The second surge that isn't really a surge at all

By Michael J.W. Stickings

Sit down. Hold on to your hats. Ready?

Stewart Powell of Hearst Newspapers is reporting -- for example, here at the San Francisco Chronicle -- that there could soon be a second surge in Iraq:

The Bush administration is quietly on track to nearly double the number of combat troops in Iraq this year, an analysis of Pentagon deployment orders showed Monday.

The little-noticed second surge, designed to reinforce U.S. troops in Iraq, is being executed by sending more combat brigades and extending tours of duty for troops already there.

The actions could boost the number of combat soldiers from 52,500 in early January to as many as 98,000 by the end of this year if the Pentagon overlaps arriving and departing combat brigades.

Separately, when additional support troops are included in this second troop increase, the total number of U.S. troops in Iraq could increase from 162,000 now to more than 200,000 -- a record-high number -- by the end of the year.

The numbers were arrived at by an analysis of deployment orders by Hearst Newspapers.

Really. Nice try, Hearst Newspapers -- at least you're not advocating war in Cuba and the Philippines -- but the results of your "analysis" are rather misleading (if not yellow).

Here's the key point: There will only a second surge if the Pentagon overlaps arriving and departing combat brigades.

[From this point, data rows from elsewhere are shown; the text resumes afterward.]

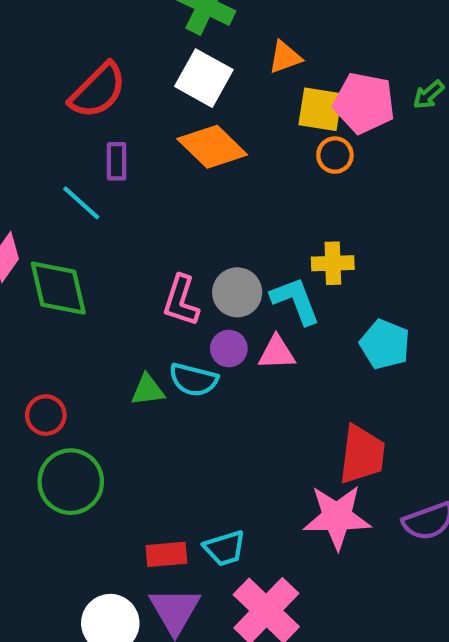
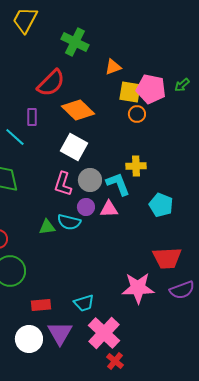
white square: (204, 78) -> (74, 147), moved
red semicircle: (98, 91) -> (51, 83), moved
red trapezoid: (362, 455) -> (167, 258), moved, turned 80
red rectangle: (166, 554) -> (41, 305), moved

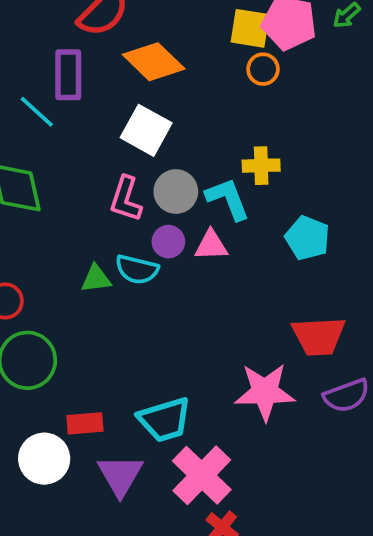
purple rectangle: (32, 117) -> (68, 75), size x1.5
cyan trapezoid: (84, 303) -> (165, 420), size x1.4
white circle: (29, 339) -> (44, 459), moved

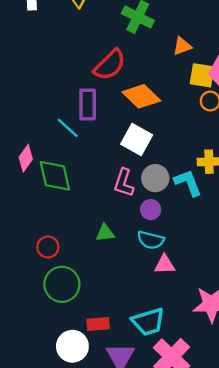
pink triangle: (211, 245) -> (165, 264), moved
cyan semicircle: (137, 269) -> (151, 240), moved

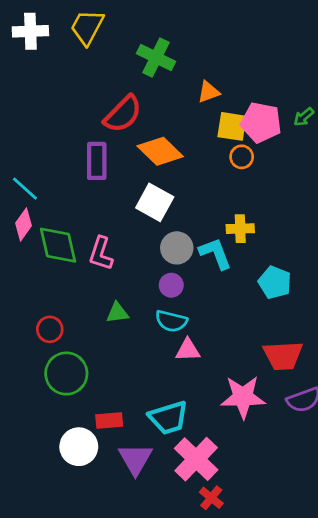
cyan line: (68, 128) -> (25, 189), moved
pink L-shape: (124, 183) -> (101, 253), moved

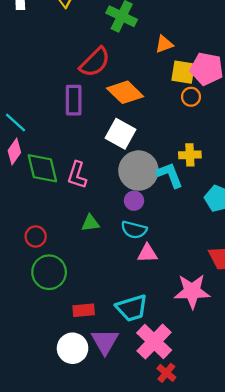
gray circle: (177, 248) -> (138, 171), size x1.5
white circle: (79, 447) -> (73, 348), moved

There may indeed be overlap, but any such overlap would only be temporary (unless the Pentagon keeps the departing brigades on active duty in Iraq, which would mean they wouldn't be departing brigades at all. True, tours of duty are being extended -- we know that -- but would enough of them be extended to support a second, and more significant, surge? One wonders. And how would Congress, Republicans included, respond if there actually were such a second surge that involved keeping the brigades on active duty that are meant to come home? Even if Bush were to push for such a surge, well beyond the current one, there is simply no way Congress would allow it to happen without pushing back far more firmly that it has already.

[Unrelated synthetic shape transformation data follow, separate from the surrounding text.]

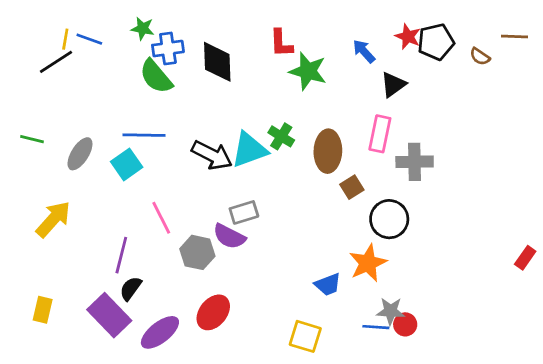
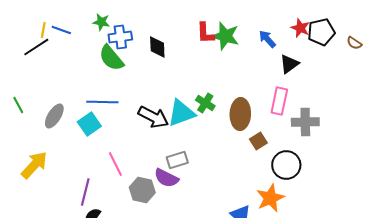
black diamond: (217, 62) -> (157, 47), size x0.7
green star: (308, 71) -> (225, 36), moved
green line: (32, 139) -> (18, 105), turned 48

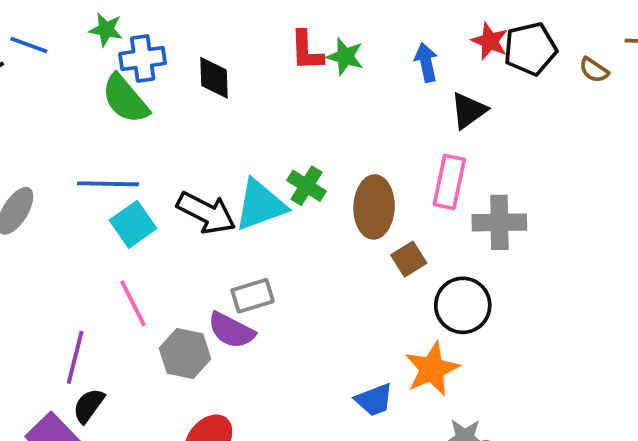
green star: (225, 36) -> (345, 57), size x0.7
blue arrow: (267, 39) -> (426, 62), turned 30
cyan square: (89, 124) -> (133, 224), moved

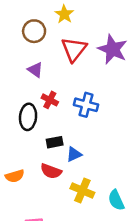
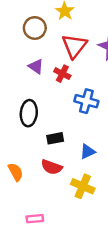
red cross: (50, 100) -> (62, 74), moved
blue triangle: (74, 154) -> (88, 152), moved
orange semicircle: (15, 176) -> (16, 172), turned -102

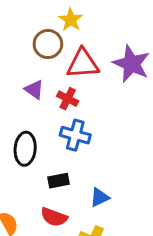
brown circle: (35, 28) -> (48, 44), moved
red triangle: (74, 46) -> (83, 64), turned 48
blue cross: (86, 101) -> (75, 135), moved

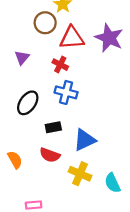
purple triangle: (34, 90) -> (22, 58), moved, turned 35
black ellipse: (25, 149) -> (28, 103), turned 30
blue triangle: (100, 197) -> (85, 140), size x1.5

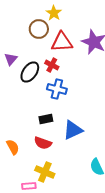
purple triangle: (22, 58) -> (11, 59), moved
black ellipse: (28, 103) -> (30, 72), moved
yellow cross: (80, 174) -> (45, 172), moved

I am cynical enough -- i.e., I have paid enough attention to reality -- to think the worst when it comes to Bush's (thoroughly incompetent, and yet consistently arrogant) handling of the war, but on this I agree with Kevin Drum: "[T]he Pentagon routinely overlaps arriving and departing combat brigades. And when they do, it always produces a temporary increase of troop levels that lasts anywhere from a few weeks to a month or two. And since the surge has increased the base number of troops, it's likely that the temporary increase this time around will be larger than past ones." Which is to say, "I don't quite get the fuss... It seems like it's going to be the same kind of short-lived enlargement that we've seen several times in the past."

Maybe I'm wrong, but at this point I see no reason to get too worked up about any possible second surge.